Computer Vision: MaxPooling and Dropouts
Let’s first have an overview of various elements of a typical CNN layer/operation:
Filter: Also called Kernel or Feature Detector. A small matrix. There can be multiple filters in a single convolutional layer. The same-sized filters are used within a convolutional layer. Each filter has a specific function. Multiple filters are used to identify a different set of features in the image.
The size of the filter and the number of filters are hyperparameters. The elements inside the filter define the filter configuration. These weights of the filter are learned during the training.
Feature map: The feature map stores the output of different convolution operations between the image and the filter(s). This is the input for the next pooling layer. The number of elements in the feature map equals the number of different image sections that we obtained by moving the filter(s) on the image. And number of features equals number of filters used.

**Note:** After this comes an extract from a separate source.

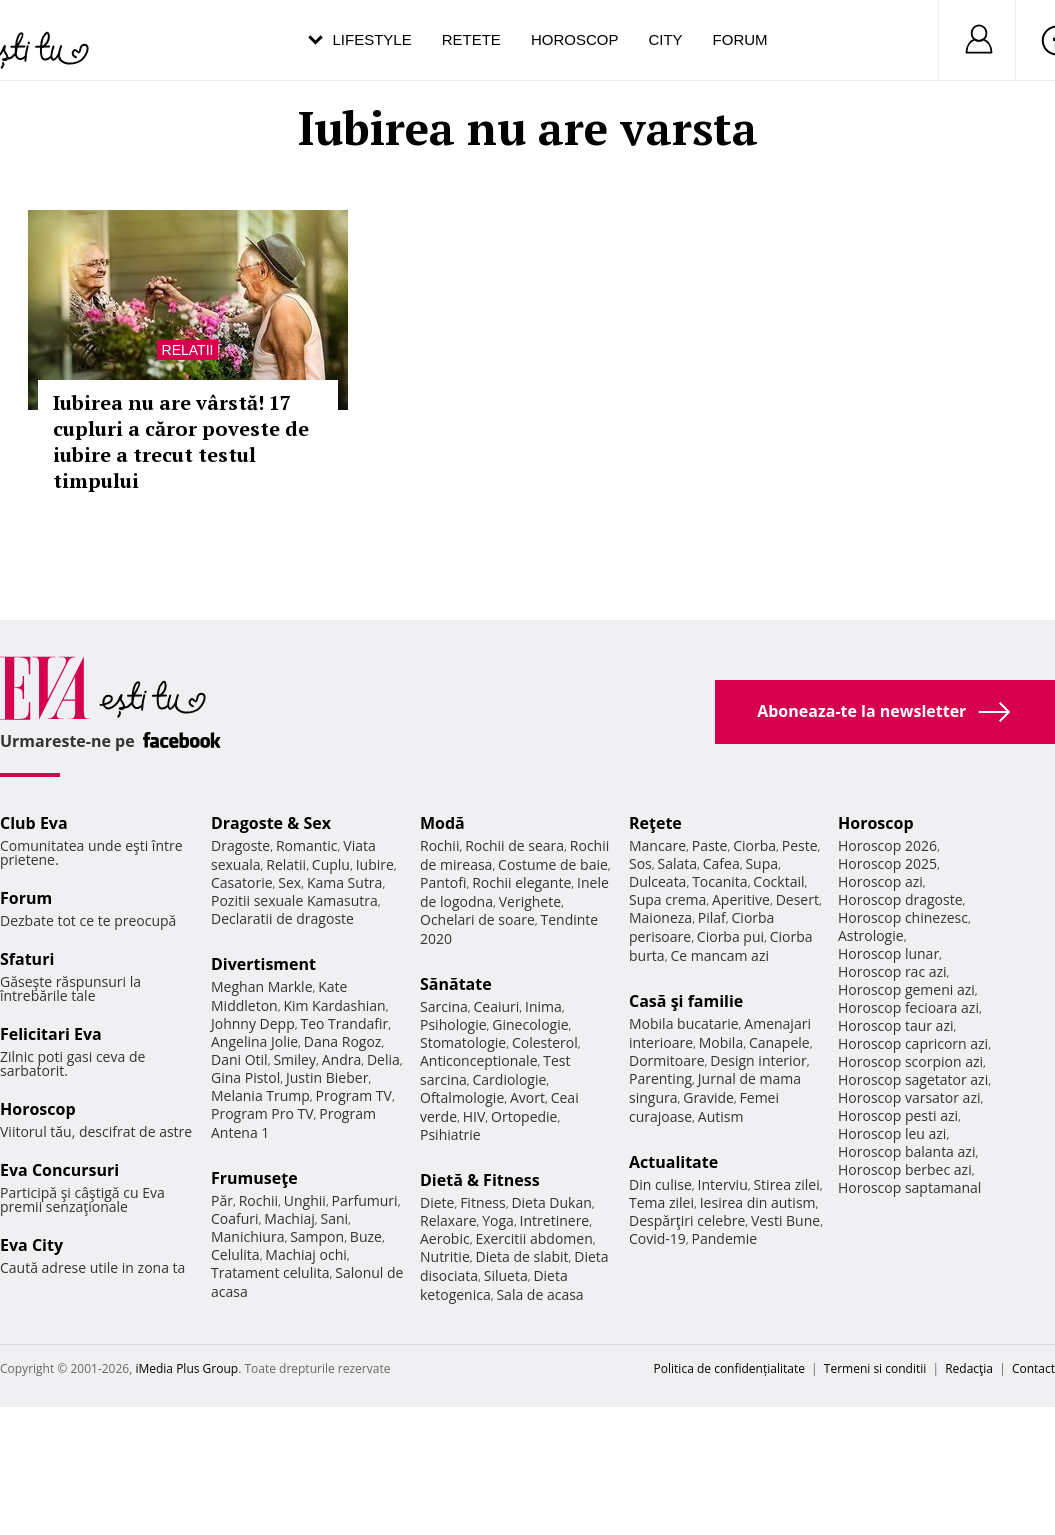 This screenshot has width=1055, height=1535. Describe the element at coordinates (271, 823) in the screenshot. I see `Dragoste & Sex` at that location.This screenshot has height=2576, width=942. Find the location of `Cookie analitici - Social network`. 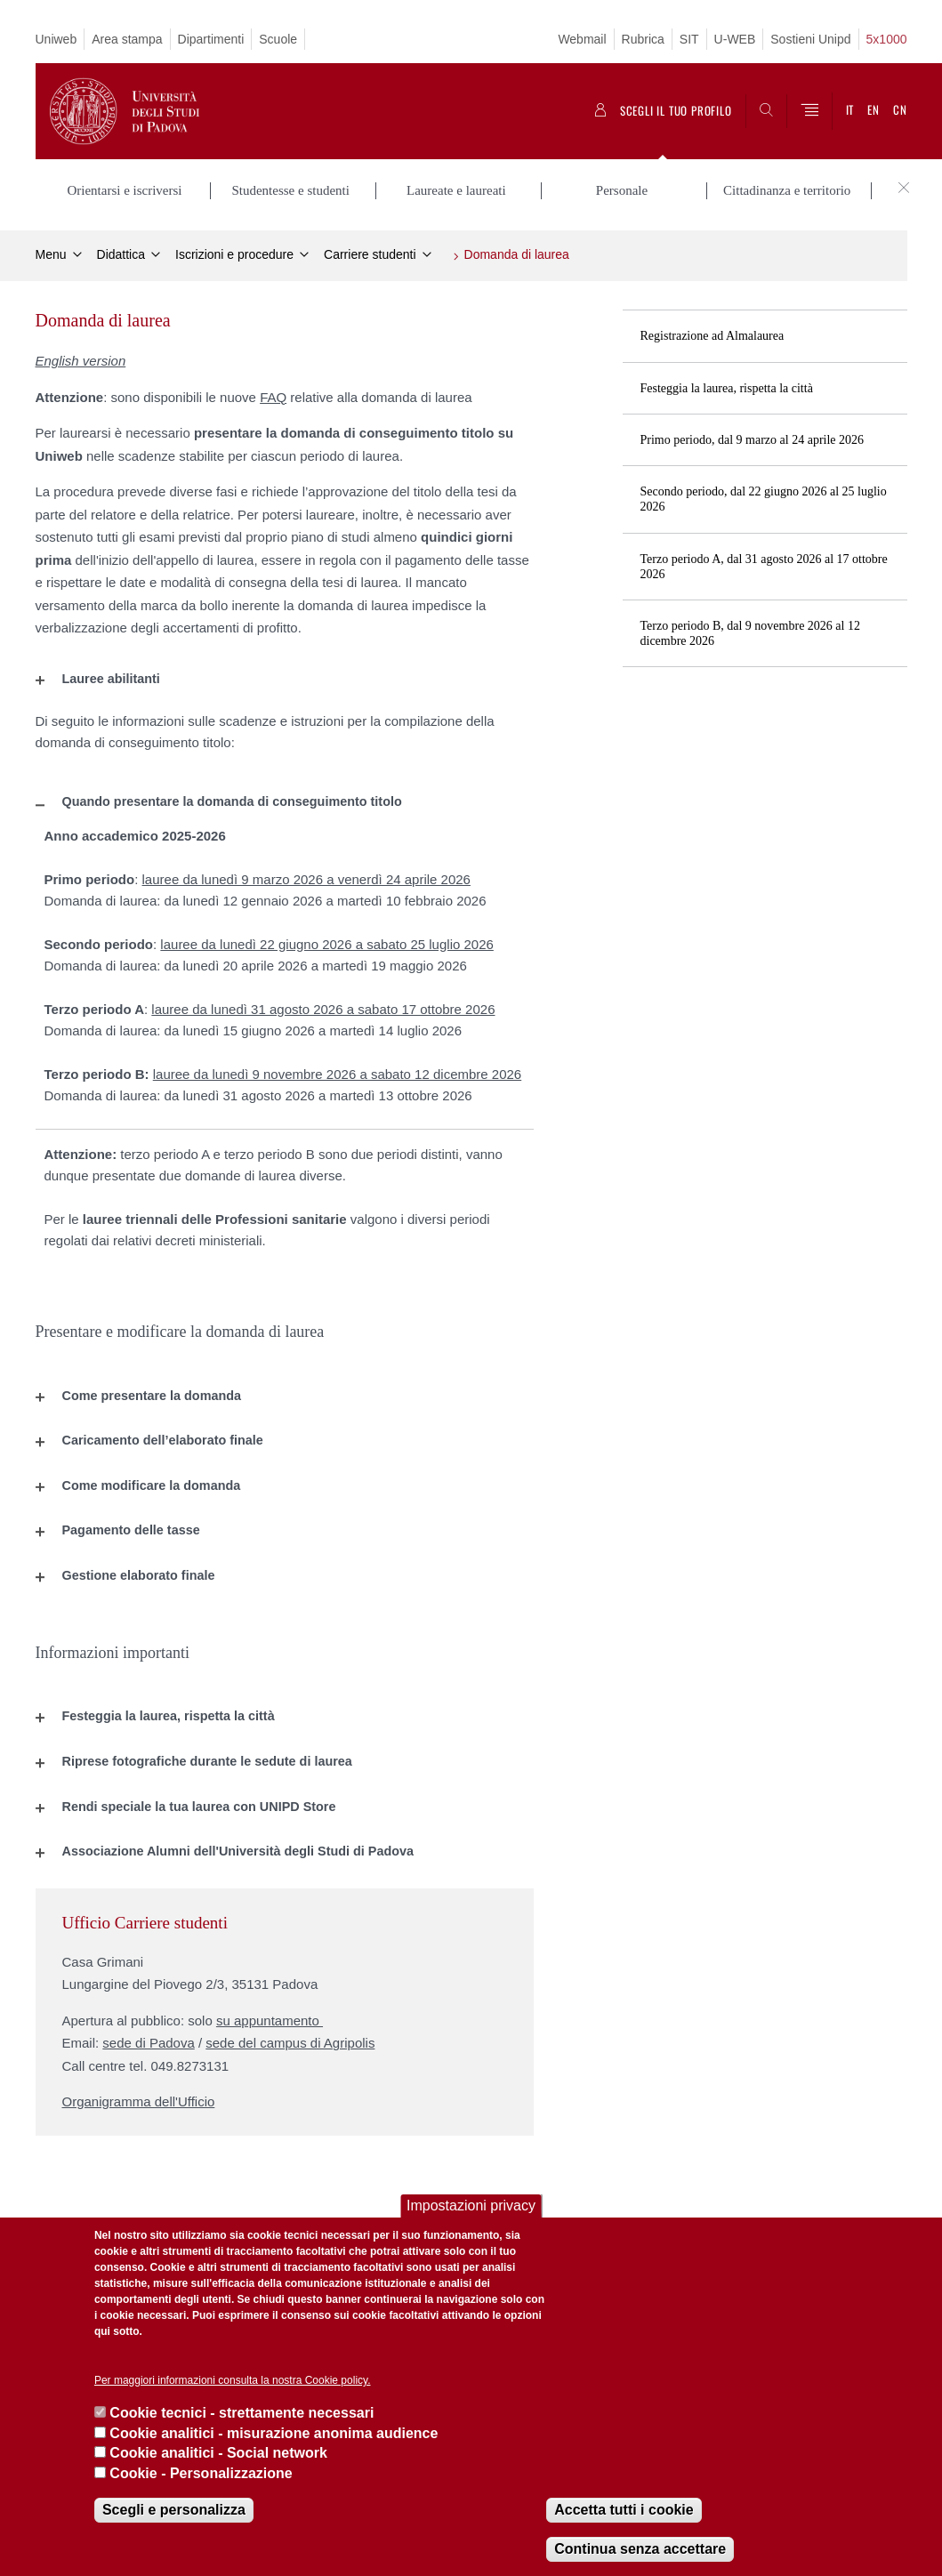

Cookie analitici - Social network is located at coordinates (218, 2452).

Convolutional layers make our network translationally invariant. They look for patterns in the image and record whether they found those the patterns we are after in each part of the image. Thus, they help us detect patterns no matter where they appear in the image-space.
But we don’t usually need to know exactly where in an image a pattern is, down to the specific pixel. It’s good enough to know the patterns’ rough location in the image-space. To achieve this, we use MaxPooling.
Let’s look at the images above. Suppose the grid on the left is the output of a convolutional filter that has already run over a small part of our image. Now, we can pass its information directly to the next layer.
But if we can reduce the amount of information that we pass to the next layer, it will make the neural network’s job easier. That’s what max pooling does.
The idea of max pooling is to down sample the data by only passing on the most important bits.